Posted by Julian Foad <ju...@btopenworld.com>.
On Thu, 2008-09-11 at 12:19 -0700, Greg Stein wrote:
> On Thu, Sep 11, 2008 at 9:13 AM, Julian Foad <ju...@btopenworld.com> wrote:
> >...
> > That definition of ACTUAL is a rather special case of a "tree": it is
> > not a complete Subversion tree on its own, because it doesn't know
> > anything about properties.
> 
> I see no problem with that.

I see a problem with that as a potential API user, if the API exposes
the concept of "ACTUAL tree" in a way that can involve properties. I
want to know what the API is going to tell me about these nodes'
properties. Or must the WC design have absolutely no place in the API
where it is possible to ask the WC to expose information about
properties when asking about the ACTUAL tree? If that is the case, for
example, if there is a "diff between BASE and WORKING" API which does
expose property diffs, and there is a "diff between WORKING and ACTUAL"
API which cannot expose property diffs, then they have to have two
different diff-representation interfaces.

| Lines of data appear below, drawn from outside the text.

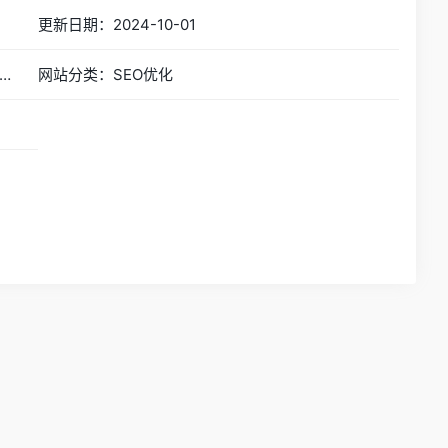
更新日期：2024-10-01
站简称：站长多地Ping服务器,网站测速 - 站长工具
网站分类：SEO优化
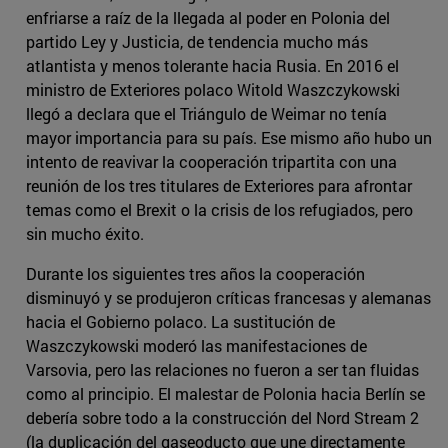
enfriarse a raíz de la llegada al poder en Polonia del
partido Ley y Justicia, de tendencia mucho más
atlantista y menos tolerante hacia Rusia. En 2016 el
ministro de Exteriores polaco Witold Waszczykowski
llegó a declara que el Triángulo de Weimar no tenía
mayor importancia para su país. Ese mismo año hubo un
intento de reavivar la cooperación tripartita con una
reunión de los tres titulares de Exteriores para afrontar
temas como el Brexit o la crisis de los refugiados, pero
sin mucho éxito.
Durante los siguientes tres años la cooperación
disminuyó y se produjeron críticas francesas y alemanas
hacia el Gobierno polaco. La sustitución de
Waszczykowski moderó las manifestaciones de
Varsovia, pero las relaciones no fueron a ser tan fluidas
como al principio. El malestar de Polonia hacia Berlín se
debería sobre todo a la construcción del Nord Stream 2
(la duplicación del gaseoducto que une directamente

What I'm saying is it would be better to define that the properties of
the nodes in the ACTUAL tree are none (or that they are the same as the
WORKING tree, or something, anything, as long as it's defined) so that
we can then share APIs like 'svn_wc_diff_callbacks3_t' and use them in a
deterministic way.

> > I feel that each definition of a "tree" needs to be the definition of a
> > complete tree including properties and file contents, so that it is
> > meaningful to perform any generic tree operation such as iteration, diff
> > against another tree, recursive propget, etc. without throwing an error.
> 
> Ugh. One of the problems with the current WC is that it is hard to
> tell *which* tree is being operated upon. Part of this effort is to
> always make it clear which trees are being read/modified. In other
> words, "generic tree operations" might be counter to cleaning this up.

If every API was generic and you had to specify which trees you wanted
it to operate on, that would be ugly. And if the three trees were
considered equal by every API, then the APIs and the WC in total
wouldn't be doing the things that make it special. There has to be a
bunch of special treatment, but it is immensely helpful if some of the
information-getting APIs like "proplist" and "get file content" can be
generic w.r.t. which tree they get from.

One obvious form of special treatment is in the APIs that modify the
working version. (mkdir, propset, etc.) These obviously only apply to
the WORKING/ACTUAL trees (perhaps jointly).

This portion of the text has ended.